管理職研修「審査論文をどう書くか」(88)

審査論文テーマ

教職員の多忙化という言葉がさまざまな場で聞かれます。校長は、多忙な現状を改善し、教職員が情熱と意欲をもって働くことのできる、活気ある職場にする必要があると考え、教頭であるあなたに意見を求めてきました。あなたは教頭としてどのように対応しますか。多忙な現状の原因を踏まえて学校で実施できる解決策について述べなさい。


平成31年1月に、中央教育審議会が学校における働き方改革について答申を公表した。校長・教頭の管理職には、これまで以上に学校や地域の実情に応じた具体的な改革が求められている。

本テーマは、「教職員の多忙な現状の原因を踏まえて」「学校で実施できる解決策」を「教頭として」「具体的に」述べることを求めている。そして、それは校長の願いである「活気ある職場づくり」へ向かうものでなければいけない。

そこで、「業務改善の推進」として業務の全体量をいかに軽減させるかを、「組織体制の強化」として組織の中で個人をどう生かすかを、「職場の環境整備」として働きやすい雰囲気をどうつくっていくかの3点を柱に論じてみたい。

はじめに

学校を取り巻く環境が複雑化・多様化し、学校に求められる役割が拡大する中、教職員の長時間勤務の改善が課題となっている。一方で教職員の長時間勤務は、教育活動の質を下げる要因となったり、疲弊による精神疾患を誘発したりする危険性があり、学校自体の教育力の低下が懸念されている。

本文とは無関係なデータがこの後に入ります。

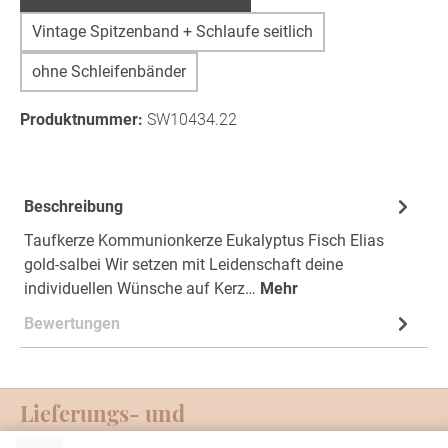
Vintage Spitzenband + Schlaufe seitlich
ohne Schleifenbänder
Produktnummer:
SW10434.22
Beschreibung
Taufkerze Kommunionkerze Eukalyptus Fisch Elias
gold-salbei Wir setzen mit Leidenschaft deine
individuellen Wünsche auf Kerz…
Mehr
Bewertungen
Lieferungs- und
Zahlungsmöglichkeiten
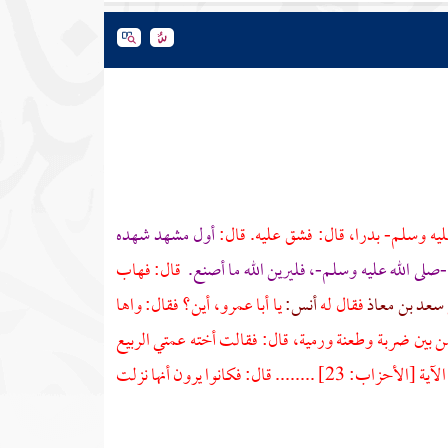
يه وسلم- بدرا، قال: فشق عليه. قال:
أول مشهد شهده
-صلى الله عليه وسلم-، فليرين الله ما أصنع.
قال: فهاب
سعد بن معاذ
فقال له
أنس:
يا
أبا عمرو،
أين؟ فقال: واها
ن بين ضربة وطعنة ورمية، قال: فقالت أخته عمتي
الربيع
الآية [الأحزاب: 23] ........ قال: فكانوا يرون أنها نزلت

そうした中、教職員が新たな教育課題に対応しながら、職務を着実に遂行していくためには、子供と向き合える時間を確保するとともに、教職員一人一人が持てる力を高め、発揮できる環境を整えていくことが急務になっている。

そこで、教頭として校長の意をくみ、次の三つを柱に勤務環境の改善を進め、活気のある職場づくりを推進したい。

1.業務改善の推進

子供と向き合える時間を確保するためには、教職員の多忙化解消は欠かせない。まず教頭として、学校評価と連動した業務改善を提案する。学校評価に在校時間の管理や会議の効率化、事務の合理化、行事の精選等の評価項目を設定して実施する。そして、実施状況を全職員で点検・評価し改善策を立てる。このようにPDCAサイクルの視点をもって、学校全体で組織的に業務改善に取り組みたい。

また、業務改善を推進するためには、地域や家庭の理解と協力が不可欠である。そのためにも学校関係者評価を活用して、地域とともにある学校づくりへ向かうよう外部に発信して理解を得るようにする。そして、学校現場の負担軽減という観点から、地域や家庭に「お願いすること(連携)」「手伝ってもらうこと(協力)」「ともにすること(協働)」についての理解を深めていきたい。

2.組織体制の強化

教職員の年齢構成が大きく変わっていく中、今後も教育の質を保証し続けるためには、学校運営組織そのものを見直すことが重要である。具体的には「校務分掌を統合、単純化してより包括的・系統的なグループに整理する」「事務職員の専門性を生かしつつ、校務運営への参画を一層拡大する」「校務分掌は必ず2人以上で担当させ、ベテランと若手、中堅と若手といった異年齢チームで組み合わせる」「スクールカウンセラーや学校支援員など教員以外の専門性を有する人材を適材適所に配置する」といった視点で見直しを図る。そして役割分担と責任を明確にするとともに、成果と課題を明らかにさせ、教職員の意識改革とやる気の向上を図りたい。

また同時に、キャリアステージに応じた人材育成を進める。例えば、経験豊かなベテラン教員による模擬授業、新しい技術を持つ若手教員によるICT研修などを開催し、一人一人がその長所を生かし、組織の一員として自覚できるように認め、評価していきたい。

3.職場環境の整備

これらを通じて必要なことは、十分なコミュニケーションを図ることである。私は教頭として、日常的な声かけや指導・支援等を通して日頃から教職員にねぎらいの声をかけながら、学校全体が一つのチームとなり、お互いに助け合う雰囲気となるように努めていく。教職員の在校時間についても把握しておき、時間外業務が過多にならないように管理に努めたい。

また、校長の指導のもと、教務主任に指示して「放課後に会議等を入れない日を週に1日位置づける」「週予定表に自分の予定を記入できる欄を設け、自分や家族の予定を記入させる」など、年次休暇を取得しやすく、帰りやすい環境を整え、教職員のワーク・ライフ・バランスへの意識も高めていきたい。

おわりに

以上三つの取り組みを柱に、勤務環境の改善を進めていくが、人によって負担感の感じ方、多忙感の感じ方は異なる。教頭として教職員が相談しやすい関係づくりを心がけ、メンタルケアにも努めながら、働きやすくやりがいがあり、活気のある職場づくりに全力を尽くす所存である。